This month, Italian physicists will turn on an experiment hunting for a fifth, dark force of nature, The Guardian reports.
You may be familiar with the hunt for dark matter. Measurements of the universe imply that there should be five to six times more mass than experiments can observe directly. Many scientists hope to find this missing mass.
A new experiment seeks evidence for whether dark mass interacts with regular matter through some dark particle messenger.
“If we find this force it will completely change the paradigm we have now. It would open up a new world and help us to understand the particles and forces that compose the dark sector,” researcher Mauro Raggi from Sapienza University of Rome told The Guardian.
Most (but not all) physicists believe that dark matter is a particle whose effects can only be observed through the force of gravity. No experiment has directly detected dark matter on Earth, but perhaps there is some portal to these dark sector particles that communicates with regular matter, too.
It would be a dark boson, the word physicists use to describe force-delivering particles like photons. This is different from other dark matter-hunting experiments, which are looking for a totally new kind of particle, rather than a boson.
The PADME experiment on the DAFNE Beam-Test Facility in Italy seeks to find these dark bosons. PADME receives DAFNE’s beam of the antimatter partners of electrons, called positrons. The beam of positrons strikes a piece of target material, a thin diamond film. The positrons combine with electrons inside the target material and annihilate in a flash of light and energy that the experiment can detect.
If an unexplained amount of mass goes missing after the annihilation, it could be a signature of the dark boson.
“Given that we have found little which convinces us for a definite extension of the Standard Model, searches in several directions are necessary. These experiments are a required step in this context,” Suchita Kulkarni, a theoretical physicist from the Institute of High Energy Physics in Austria who was not involved with the study, told Gizmodo via email.
But what sets PADME apart is the masses of potential particles it might find. “This is a new chance for the lab to discover low-mass particles,” Caterina Doglioni told Gizmodo.

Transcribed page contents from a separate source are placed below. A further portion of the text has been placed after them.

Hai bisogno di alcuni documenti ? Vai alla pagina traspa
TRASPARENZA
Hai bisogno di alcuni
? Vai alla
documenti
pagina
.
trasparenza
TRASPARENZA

She explained that this is a very challenging range to reach for experiments. Hunting for that lower mass is important, as it might allow physicists to validate the 2016 measurement from a Hungarian team that seemed to indicate the presence of a fifth fundamental force, in addition to gravity, electromagnetism, the strong force (which holds together atomic nuclei), and the weak force (responsible for radioactive decay).
Some have doubts that the PADME experiment will find anything, as Physics World reported back in June. But even if it doesn’t, scientists might move it to a higher-energy particle accelerator at Cornell University in the early 2020s to continue its search.
Solving the mystery of dark matter won’t be easy, but the determined hunt for new particles continues at increasingly sensitive experiments around the world.